- EXERCISE AIM -
Only the lines from the line containing "Koperasi Tanpa Pijakan" to the end of the records, both included, belong in the answer, copied exactly.

- GIVEN DATA -
******************************

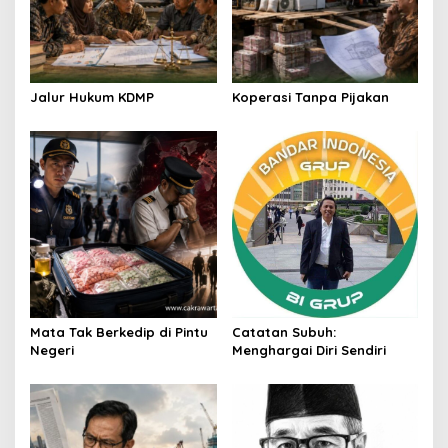
t
i
o
n
Jalur Hukum KDMP
Koperasi Tanpa Pijakan
Mata Tak Berkedip di Pintu
Catatan Subuh:
Negeri
Menghargai Diri Sendiri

******************************

- RESULT FOR THIS EXERCISE -
Koperasi Tanpa Pijakan
Mata Tak Berkedip di Pintu
Catatan Subuh:
Negeri
Menghargai Diri Sendiri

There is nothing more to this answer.